« Qu’est-ce que je regarde ? »

… pourrait être le nom de ce blog, à tout le moins la question inaudible qui le traverse.
D’abord parce qu’elle s’applique à toute expérience de l’image, dans le sens sympathique de l’interrogation et de l’énigme : que dois-je, qu’est-ce que je choisis de regarder, ou qu’est-ce qui saisit mon regard – dans et par cette image ?
Quel élément, quel motif… ? Par quelle entrée, selon quel trajet ? Quelle interrelation de forme à forme ? Une forme ou bien la structure sous la forme ? Les formes ou les creux, les plis, les vides entre les formes ? etc.
Cette question se pose pour toute proposition architecturée du regard et ainsi de tout objet filmique, et se superpose à sa réception : figure, raccord, représentation, signification, détail, figural… sont les mots (les reformulations, les traductions et les tentatives de mise en langage) de ce questionnement.

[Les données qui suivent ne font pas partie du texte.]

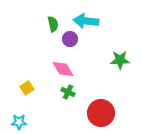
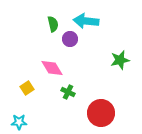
green star: rotated 12 degrees counterclockwise
pink diamond: moved 11 px left, 1 px up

Ensuite cette question se pose comme le doute qui s’immisce, face à l’image qui peut à tout moment se révéler mirage. Question à l’endroit de cette présence qui manifeste l’absence (la représentation), de cette trace qui échappe (l’apparition), de cette apparence qui nie toute description (l’abstraction). Suspicion légitime lorsqu’elle semble vouloir révéler quelque chose, dé-couvrir une vérité recouverte, dé-voiler quelque savoir occulté, alors même qu’elle couvre l’objet qu’elle reproduit (tel un masque), et voile (oblique et filtre) le regard. Cette question se pose avec force alors même qu’on veut croire cet objet ambigu, croire à ce qu’il présente et à ce que nous voulons qu’il dise.
Croire alors même qu’il ne nous décrit rien, ne nous dit rien, sauf « je suis une image », tandis que l’on voudrait y voir une chose, une preuve, un discours.

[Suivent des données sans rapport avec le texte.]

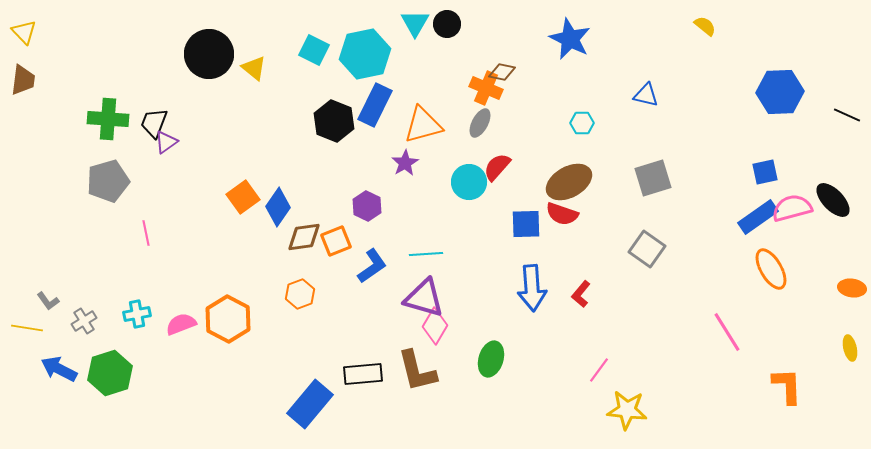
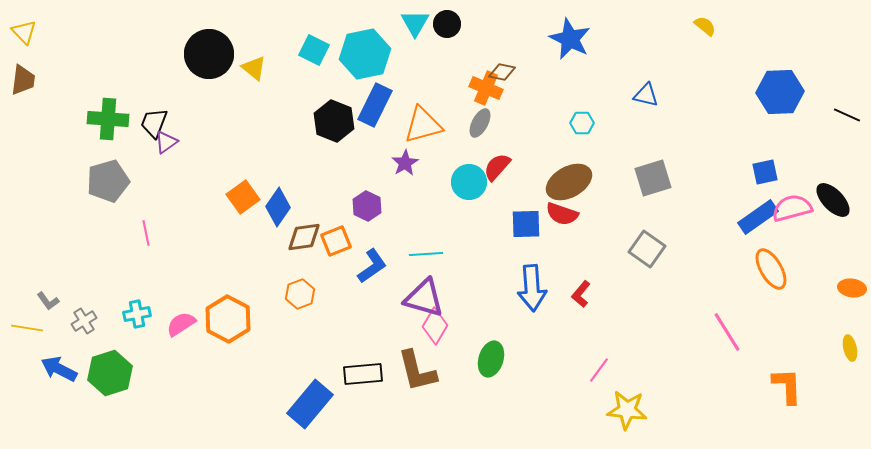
pink semicircle at (181, 324): rotated 12 degrees counterclockwise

Enfin cette question se pose depuis peu comme examen, comme mise en question : nécessité inédite face à cet objet ubique et multiple qu’est l’image devenue numérique – un objet répliqué. Les images non-numériques c’est-à-dire non issues de synthèse (le cinéma, l’art vidéo, la photographie, la peinture…) ont été transmuées de matière à masse (de chiffres et de lettres), en agrégat d’informations (encodées et compressées, décodées et traduites). La réplication en tant que processus biologique, c’est la re-production d’un gène à partir de sa moitié (séparée puis dupliquée) reconstituant l’original. Autrement dit la reconstruction d’un objet intégral à partir d’un objet partiel.
L’œuvre d’art à l’ère de sa réplication technique : l’objet reproduit non plus à partir de lui-même mais à partir de parties de lui. Est-ce qu’il reste le même en sautant de support en support, en passant de medium en medium, converti de format en format ? Qu’est-ce qui se joue par cette opération de transformation d’objet à processus ? Où se situe son origine et qu’est-ce qui la constitue ? Quelle mutation subit sa chair, et quelle possibilité d’incarnation dans la retranscription ?
La multiplicité est devenue duplicité : la reproductibilité n’est désormais plus garante de conservation substantielle ; ni même (la volatilité des supports et la variabilité des protocoles de décodages n’assurant pas sa relecture) de conservation mémorielle.
« Qu’est-ce que je regarde ? », (l’objet substitué du regard), c’est interroger encore et à jamais l’épreuve de l’image, ses modalités d’existence qui seront toujours contingentes, assujetties à ses conditions, suspendues in fine au regard.